**TO DO:** Copy out every line holding the string "Manauta" from the records below.

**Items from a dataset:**
§ §
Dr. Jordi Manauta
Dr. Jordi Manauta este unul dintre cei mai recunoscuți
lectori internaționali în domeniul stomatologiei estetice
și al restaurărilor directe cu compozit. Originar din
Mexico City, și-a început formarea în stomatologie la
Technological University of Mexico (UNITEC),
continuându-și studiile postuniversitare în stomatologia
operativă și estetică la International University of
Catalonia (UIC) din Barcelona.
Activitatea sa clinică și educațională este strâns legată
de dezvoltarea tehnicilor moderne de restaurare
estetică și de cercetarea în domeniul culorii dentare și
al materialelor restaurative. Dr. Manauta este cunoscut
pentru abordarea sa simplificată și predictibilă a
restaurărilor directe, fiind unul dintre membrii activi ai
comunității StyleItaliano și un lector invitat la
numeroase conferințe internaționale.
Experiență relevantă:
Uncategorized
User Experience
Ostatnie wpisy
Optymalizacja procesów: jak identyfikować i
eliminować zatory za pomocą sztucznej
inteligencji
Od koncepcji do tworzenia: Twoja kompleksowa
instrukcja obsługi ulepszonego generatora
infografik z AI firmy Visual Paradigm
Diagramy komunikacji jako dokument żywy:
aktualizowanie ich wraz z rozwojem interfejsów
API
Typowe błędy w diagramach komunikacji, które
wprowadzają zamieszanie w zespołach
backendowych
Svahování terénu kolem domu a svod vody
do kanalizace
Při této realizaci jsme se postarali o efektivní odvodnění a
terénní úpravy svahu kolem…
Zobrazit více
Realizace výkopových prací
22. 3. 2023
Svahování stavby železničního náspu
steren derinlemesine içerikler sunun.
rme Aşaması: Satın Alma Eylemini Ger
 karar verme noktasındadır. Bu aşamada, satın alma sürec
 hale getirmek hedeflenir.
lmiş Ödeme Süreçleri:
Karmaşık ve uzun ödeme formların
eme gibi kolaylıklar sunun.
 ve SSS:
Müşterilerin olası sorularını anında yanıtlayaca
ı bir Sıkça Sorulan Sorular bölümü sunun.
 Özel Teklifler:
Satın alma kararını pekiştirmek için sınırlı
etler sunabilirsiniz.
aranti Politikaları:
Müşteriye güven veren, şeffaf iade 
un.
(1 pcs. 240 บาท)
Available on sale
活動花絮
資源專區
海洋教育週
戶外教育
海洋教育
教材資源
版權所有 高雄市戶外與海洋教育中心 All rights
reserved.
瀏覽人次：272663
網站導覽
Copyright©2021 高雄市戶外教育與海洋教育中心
§ §
**PROBLEM SOLUTION:**
Dr. Jordi Manauta
Dr. Jordi Manauta este unul dintre cei mai recunoscuți
al materialelor restaurative. Dr. Manauta este cunoscut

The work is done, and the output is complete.